= Karen Sargsyan (sociologist) =

Armenian sociologist and politician (born 1977)

Karen Vachagani Sargsyan (Կարեն Վաչագանի Սարգսյան) (born 29 May 1977, Yerevan) is an Armenian sociologist and had previously served as the president of the Armenian Euro-Atlantic Integration Centre.

==Career and education==
Since 2017, Sargsyan has served as the head of the IT division for the Statistical Committee of Armenia. Between 2014 and 2017, Sargsyan worked for the consulate of Malta to Armenia in Yerevan. He obtained a diploma in sociology from Yerevan State University. In 2005, Sargsyan defended his PhD in Economics thesis, "Migration flows management (information technology industry)".

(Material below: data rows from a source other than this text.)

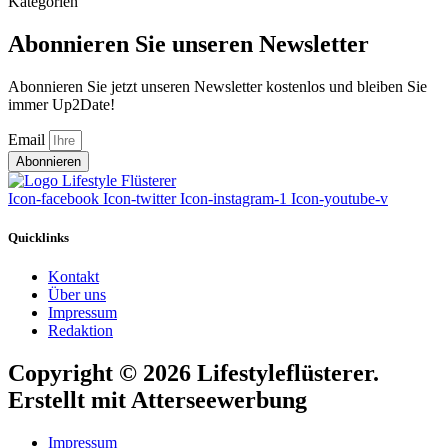
Kategorien
Abonnieren Sie unseren Newsletter
Abonnieren Sie jetzt unseren Newsletter kostenlos und bleiben Sie
immer Up2Date!
Email
Abonnieren
Icon-facebook
Icon-twitter
Icon-instagram-1
Icon-youtube-v
Quicklinks
Kontakt
Über uns
Impressum
Redaktion
Copyright © 2026 Lifestyleflüsterer.
Erstellt mit Atterseewerbung
Impressum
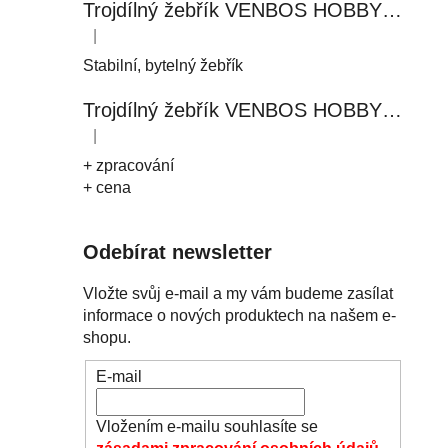
Trojdílný žebřík VENBOS HOBBY 4411 3x11
|
Hodnocení produktu je 5 z 5 hvězdiček.
Stabilní, bytelný žebřík
Trojdílný žebřík VENBOS HOBBY 4408 3x8
|
Hodnocení produktu je 5 z 5 hvězdiček.
+ zpracování
+ cena
Odebírat newsletter
Vložte svůj e-mail a my vám budeme zasílat
informace o nových produktech na našem e-
shopu.
E-mail
Vložením e-mailu souhlasíte se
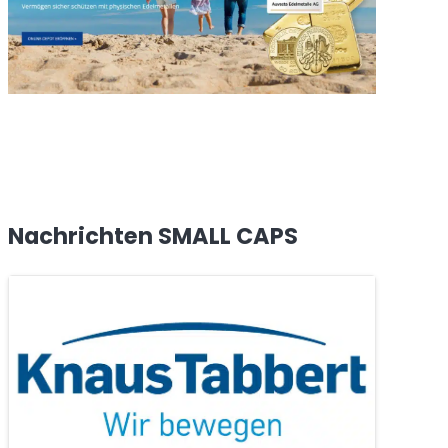
Nachrichten SMALL CAPS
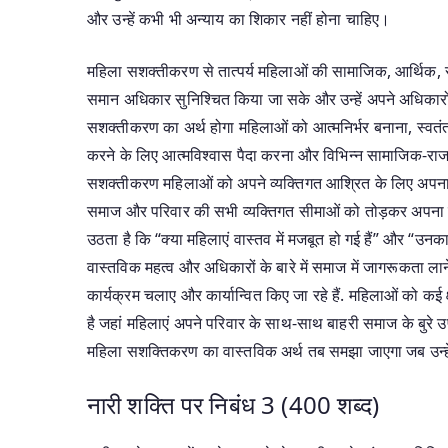
और उन्हें कभी भी अन्याय का शिकार नहीं होना चाहिए।
महिला सशक्तीकरण से तात्पर्य महिलाओं की सामाजिक, आर्थिक, 
समान अधिकार सुनिश्चित किया जा सके और उन्हें अपने अधिकारों 
सशक्तीकरण का अर्थ होगा महिलाओं को आत्मनिर्भर बनाना, स्वतं
करने के लिए आत्मविश्वास पैदा करना और विभिन्न सामाजिक-राजन
सशक्तीकरण महिलाओं को अपने व्यक्तिगत आश्रित के लिए अपना नि
समाज और परिवार की सभी व्यक्तिगत सीमाओं को तोड़कर अपना नि
उठता है कि “क्या महिलाएं वास्तव में मजबूत हो गई हैं” और “उनका 
वास्तविक महत्व और अधिकारों के बारे में समाज में जागरूकता लाने
कार्यक्रम चलाए और कार्यान्वित किए जा रहे हैं. महिलाओं को कई क्
है जहां महिलाएं अपने परिवार के साथ-साथ बाहरी समाज के बुरे उपचार
महिला सशक्तिकरण का वास्तविक अर्थ तब समझा जाएगा जब उन्हें भारत 
नारी शक्ति पर निबंध 3 (400 शब्द)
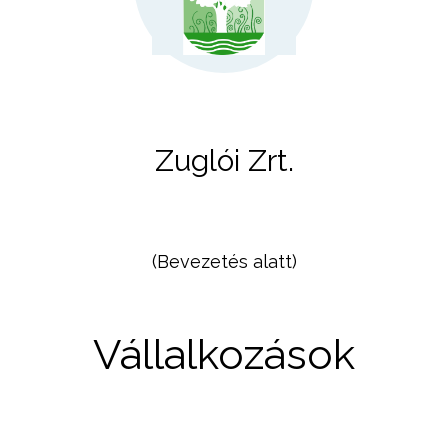
Zuglói Zrt.
(Bevezetés alatt)
Vállalkozások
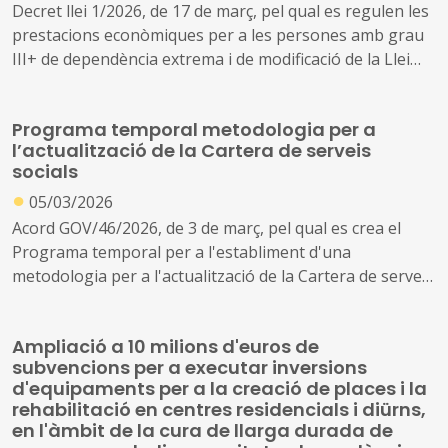
Decret llei 1/2026, de 17 de març, pel qual es regulen les
prestacions econòmiques per a les persones amb grau
III+ de dependència extrema i de modificació de la Llei
12/2007, d'11 d'octubre, de serveis socials
Programa temporal metodologia per a
l’actualització de la Cartera de serveis
socials
●
05/03/2026
Acord GOV/46/2026, de 3 de març, pel qual es crea el
Programa temporal per a l'establiment d'una
metodologia per a l'actualització de la Cartera de serveis
socials
Ampliació a 10 milions d'euros de
subvencions per a executar inversions
d'equipaments per a la creació de places i la
rehabilitació en centres residencials i diürns,
en l'àmbit de la cura de llarga durada de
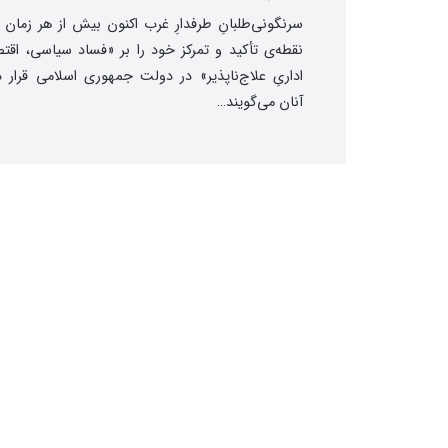
سرنگونی‌طلبانِ طرفدارِ غرب اکنون بیش از هر زمان 
نقطه‌ی تأکید و تمرکز خود را بر «فساد سیاسی، اقت
اداریِ علاج‌ناپذیر» در دولت جمهوری اسلامی قرار داد
آنان می‌گویند…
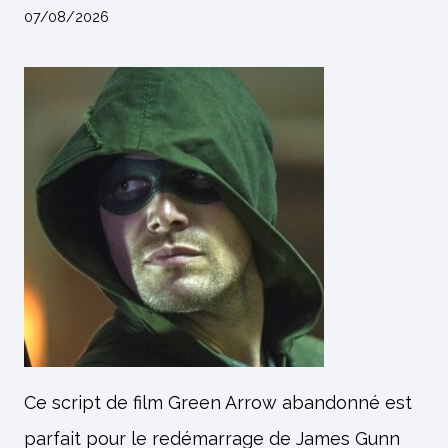
07/08/2026
Ce script de film Green Arrow abandonné est
parfait pour le redémarrage de James Gunn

Sargsyan often presents political commentary and analysis regarding current events in Armenia, the Caucasus region, and Eastern Europe. Sargsyan is critical of Russia's influence over Armenia and opposes Armenia's membership in Russian led organizations, including the CSTO. Sargsyan supports the European integration of Armenia and supports the country's political and security alignment with the European Union. On 21 February 2023, Sargsyan signed a declaration by Armenian civil society calling for the government to submit an EU membership bid without delay.

Sargsyan is a vocal critic of the Nikol Pashinyan Cabinet, namely Minister of Economy Vaan Kerobyan and Deputy Prime Minister Mher Grigoryan.

===2018 Armenian parliamentary election===
Sargsyan participated in the 2018 Armenian parliamentary elections as a member of the We Alliance. The We Alliance received just 2% of the popular vote, failing to gain any representation in the National Assembly.

===2023 Yerevan mayoral candidate===
On 21 June 2023, Sargsyan was nominated by the Dignified Yerevan political alliance as their candidate for Mayor of Yerevan in Yerevan City Council elections in September 2023. The European Party of Armenia and the Social Democrat Hunchakian Party jointly nominated Sargsyan as their candidate. The alliance, however, dissolved in August 2023, prior to the municipal elections and Sargsyan withdrew his candidacy.

==Personal life==
In addition to Armenian, he speaks English and Russian.